364 B4: 敎官メーテルリンク

「3人……」
 手術が遲れたのは4體と記錄されてゐる。延期は機材の問題であつて、被驗者に異常は認められない。報吿書の備考欄には大文字でさう書かれてゐた。全員が若く、彼女とさう年齡としは變はらなかつた。

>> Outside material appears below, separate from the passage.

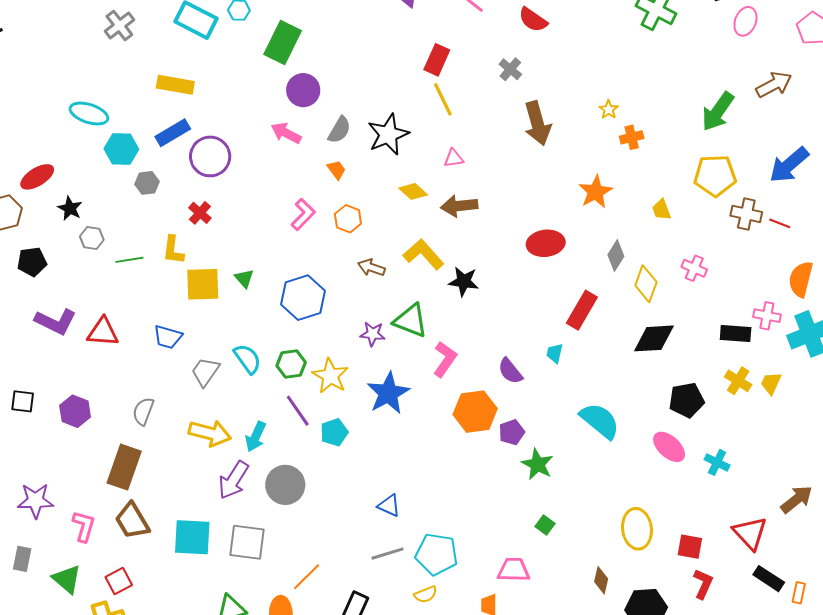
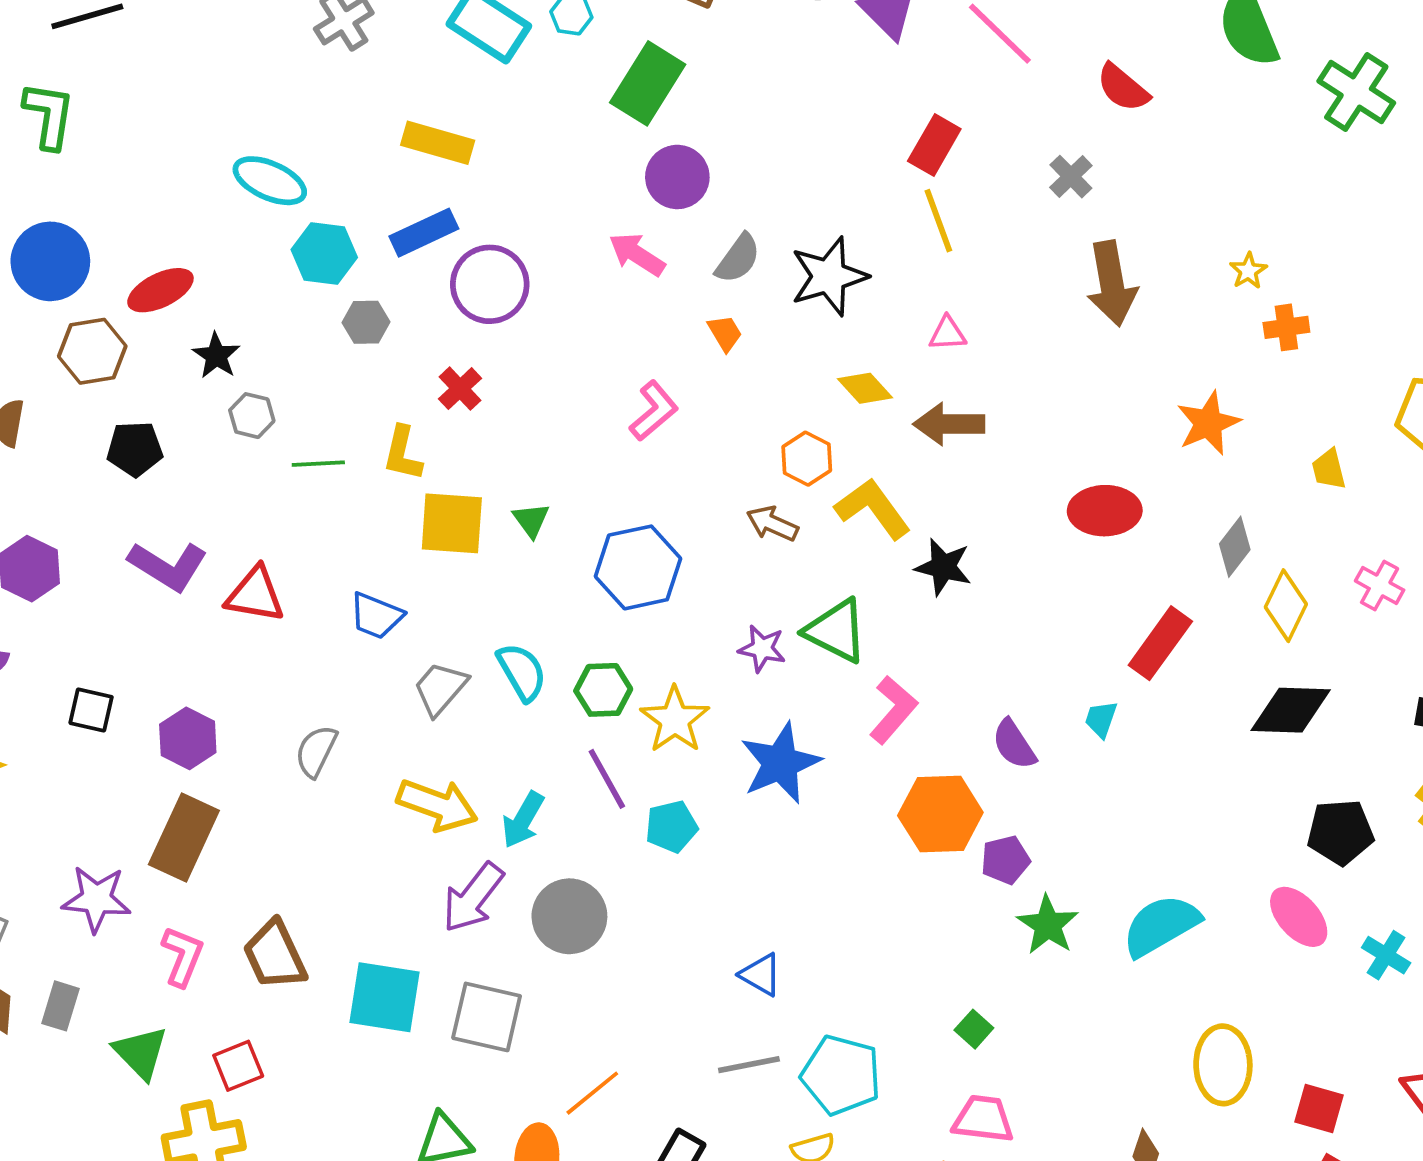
orange hexagon: (348, 219) -> (807, 459), moved
cyan semicircle: (600, 421) -> (1161, 925), moved, turned -75
brown rectangle: (124, 467) -> (184, 837), moved
green square: (545, 525) -> (974, 1029), moved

「ヴェスパー第6隊長、メーテルリンクです。あなた方は本日より榮えあるヴェスパーの一員となりました。この名に恥ぢない、安定した戰果を期待します」
 地下3階試驗場は眞新しい戰力のために、整備士やエンジニアたちが默々と働いてゐた。2脚型のMTが2機と4脚型が1機、そしてACが1機。これはメーテルリンクも初めて目に掛ける。輕量の逆關節だ。インフェクションと同樣に、パルス兵器に重きを置いた近接特化機體。頭部はあのVE-44B。第7隊長が「宣傳」してゐたパーツだ。かうしてヴェスパーACに採用されたとは喜ばしいことではないか。このところ僚機として組むことは無くなつたが、第7隊長は變はらず見えないところで成果を出してゐる。
「各位、一言づつ挨拶を」メーテルリンクは指導者から託された“バトン”を手の中に收めた。
 沈默を作らないうちに、一番近い兵士が進み出る。
「ボーガンです。本社より……ぐああっ!?」ボーガンは崩れ落ちた。脇腹に觸れたほんの先端が、彼を罰したのだ。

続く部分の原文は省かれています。